By Chris Christy, Director of Health Solutions at Qlik
Having wrong data at your base is like walking in a minefield: it becomes more difficult for everyone to define the next steps. After all, we have already experienced data that figuratively exploded in our faces because it was incorrect. Reliable information, on the other hand, becomes big business. They can provide insight into human resource needs, supply chain opportunities, operational improvements, and more.
In order to minimize disagreements within the organization and focus on a unified version, the quality of the data must be guaranteed. But how can this be done with large sets of multivariate information, such as those in the area of Health? Understanding where any suspicious data lives is the first step towards better decision making. Being able to see the whole story allows you to perceive and solve the difficulties.
The data captured by the Health sector can be divided into tangibles, such as the number of patients treated, or intangibles, such as information about care for these patients - and hospitals have a central role in both. Their efforts in health and direct care to the population save lives, but they also produce a multitude of content that can be analyzed to determine the best standards and protocols of care.
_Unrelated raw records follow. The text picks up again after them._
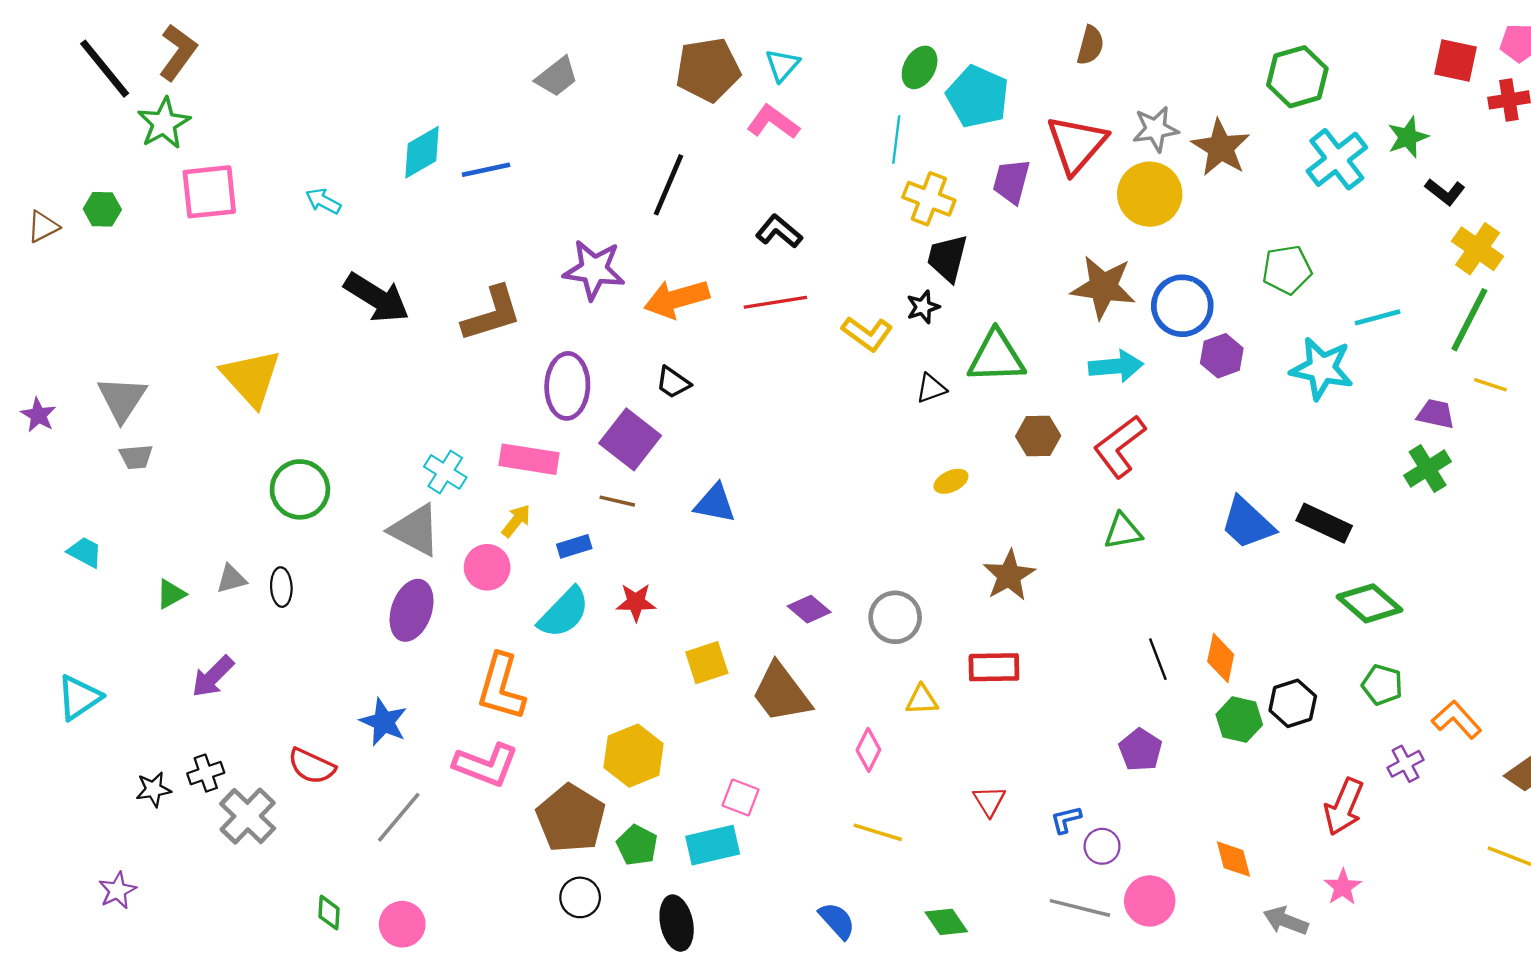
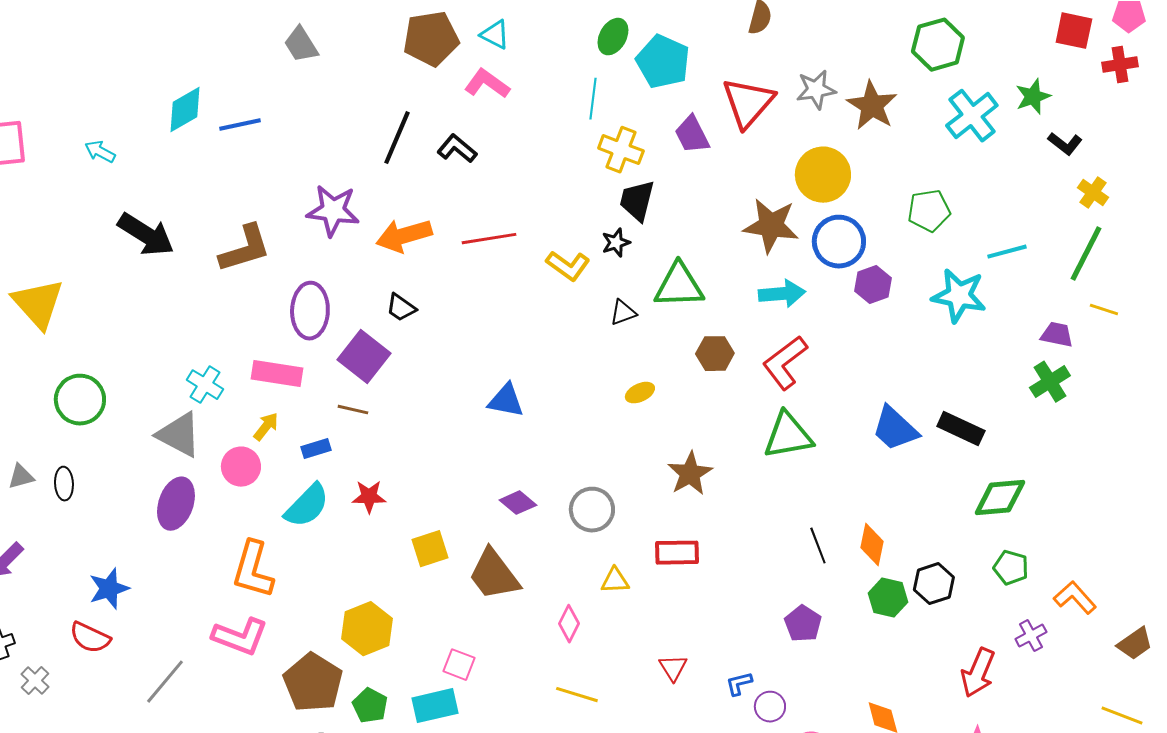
cyan triangle: (782, 65) -> (495, 35), turned -44
gray trapezoid: (557, 77) -> (301, 45), turned 96
purple trapezoid: (1011, 181) -> (692, 135), turned -42
yellow circle: (1150, 194) -> (823, 175), moved
black L-shape: (779, 231) -> (457, 149), moved
yellow cross: (1478, 249) -> (1093, 193), size x0.7
blue triangle: (715, 503) -> (506, 401), moved
green triangle: (1123, 531) -> (788, 436), size x1.5
green diamond: (1369, 603) -> (1000, 498), turned -46
blue star: (384, 722) -> (109, 589), moved, turned 30
gray cross: (248, 816) -> (35, 681), size x0.6

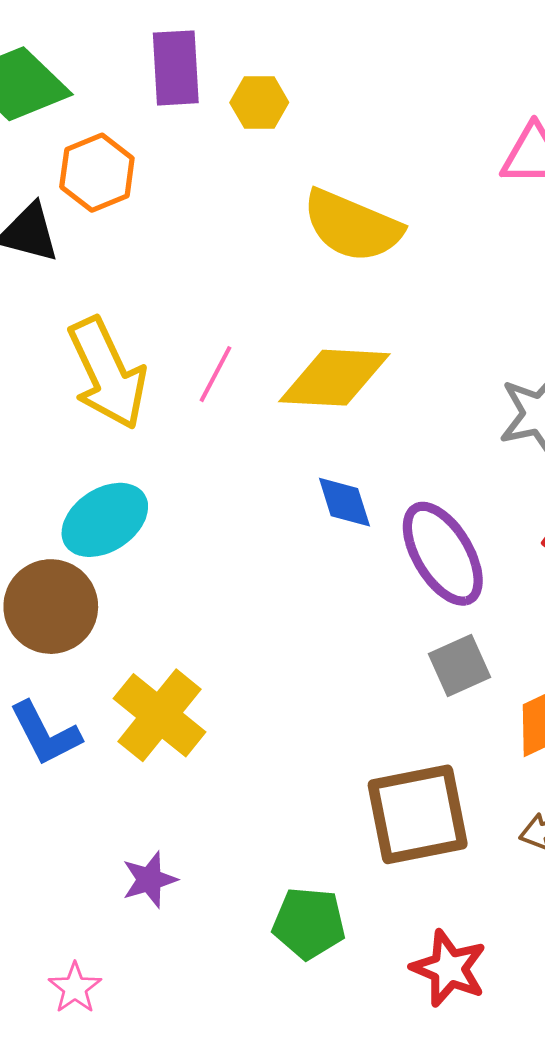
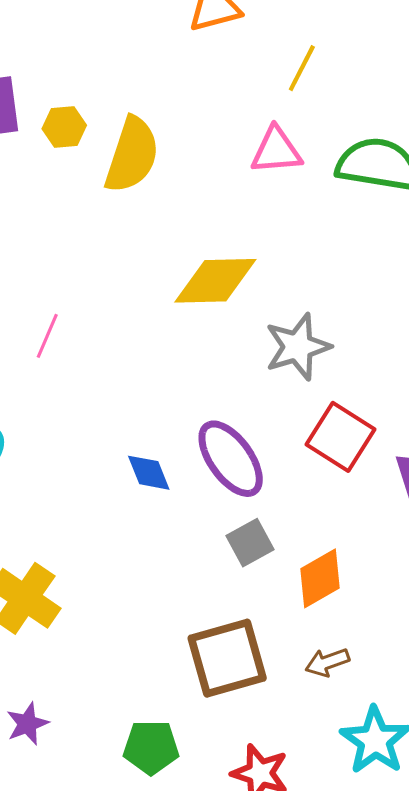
yellow semicircle: (352, 226) -> (132, 155), moved, turned -90
yellow diamond: (334, 378) -> (215, 281), moved
blue diamond: (344, 502) -> (149, 473), moved

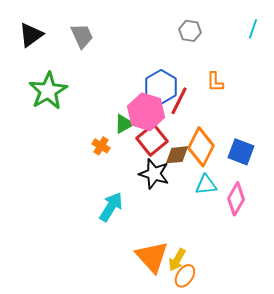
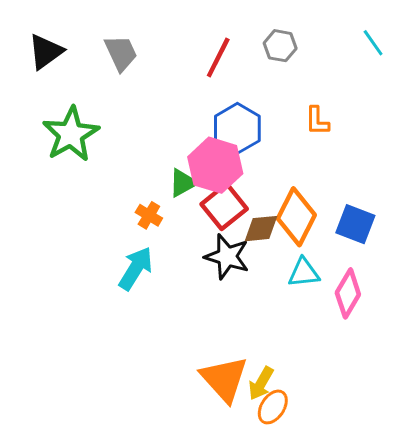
cyan line: (253, 29) -> (373, 43), turned -54
red line: (179, 101) -> (218, 58), moved
cyan arrow: (111, 207) -> (136, 268), moved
The implications of this are great. The digital transformation leads companies to adopt the best practices based on the results obtained. Therefore, the quality of the data becomes essential for accurate diagnoses and treatments. If similar organizations adopt standards for presenting data, it will be possible to compare their results to understand what works best in certain clinical situations of similar patients. When aggregated, this information can reveal how to achieve the best service at the lowest cost.
But how do you know if there is quality in your data? The answer is to take advantage of the same analytics platform that the rest of the organization uses - adding hospital data is just one more way to use these solutions. When this information is in a good data tool, it is possible to aggregate it to define inconsistencies and lack of data.
As the health area is systematized, so that having a complete view of the patient determines the next clinical stage, data collection becomes increasingly important. The Internet of Things also has a prominent role in the health area, Wellness devices become cheaper and easier to use, so the interest of consumers in self-assessment is growing.
All of this means more data - but the question remains: did they come from a gold mine or is it a minefield?